Content starts
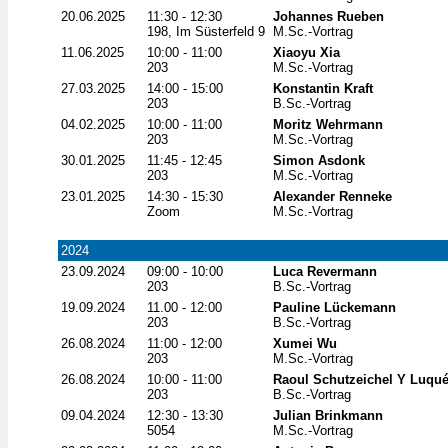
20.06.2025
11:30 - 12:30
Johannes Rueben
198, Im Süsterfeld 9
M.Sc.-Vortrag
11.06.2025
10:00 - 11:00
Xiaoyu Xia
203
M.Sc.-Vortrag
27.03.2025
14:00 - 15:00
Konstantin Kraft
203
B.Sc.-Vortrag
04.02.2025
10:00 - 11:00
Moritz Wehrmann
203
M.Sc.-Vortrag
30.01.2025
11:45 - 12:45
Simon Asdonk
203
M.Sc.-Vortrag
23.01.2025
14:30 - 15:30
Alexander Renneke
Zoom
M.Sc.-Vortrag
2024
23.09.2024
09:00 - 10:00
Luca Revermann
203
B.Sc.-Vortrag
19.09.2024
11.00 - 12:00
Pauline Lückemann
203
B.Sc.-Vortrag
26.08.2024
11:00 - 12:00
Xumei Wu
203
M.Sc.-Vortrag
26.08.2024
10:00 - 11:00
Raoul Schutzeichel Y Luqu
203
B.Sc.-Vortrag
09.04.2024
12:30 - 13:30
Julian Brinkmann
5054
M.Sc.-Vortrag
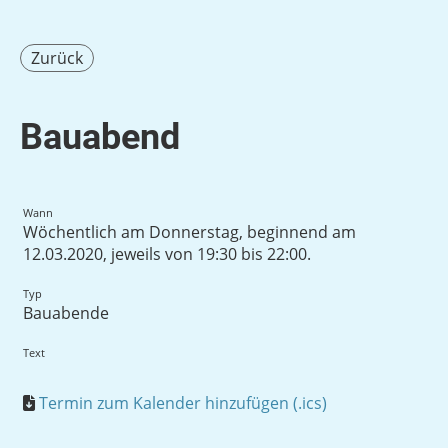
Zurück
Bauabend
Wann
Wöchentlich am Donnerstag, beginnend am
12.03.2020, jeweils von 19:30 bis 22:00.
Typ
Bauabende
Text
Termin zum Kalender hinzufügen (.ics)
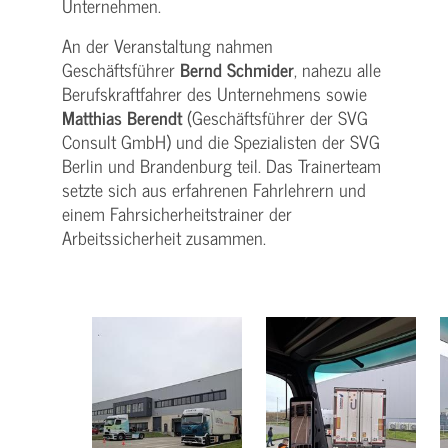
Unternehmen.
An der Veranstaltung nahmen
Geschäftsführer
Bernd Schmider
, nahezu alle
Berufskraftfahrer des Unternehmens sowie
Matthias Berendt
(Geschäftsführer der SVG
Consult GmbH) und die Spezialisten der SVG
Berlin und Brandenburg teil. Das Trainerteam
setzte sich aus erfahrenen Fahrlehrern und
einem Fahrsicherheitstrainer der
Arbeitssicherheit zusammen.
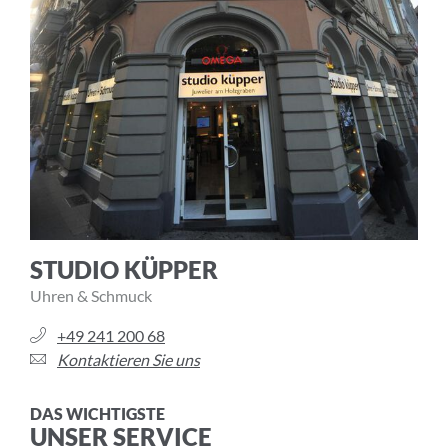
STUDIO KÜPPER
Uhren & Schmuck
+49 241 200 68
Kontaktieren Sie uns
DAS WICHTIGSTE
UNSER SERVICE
Content ends
- **TASK STATEMENT**
Could you return the lines in the entries above that contain "Geschäftsführer"?

- **PROBLEM SOLUTION**
Geschäftsführer
(Geschäftsführer der SVG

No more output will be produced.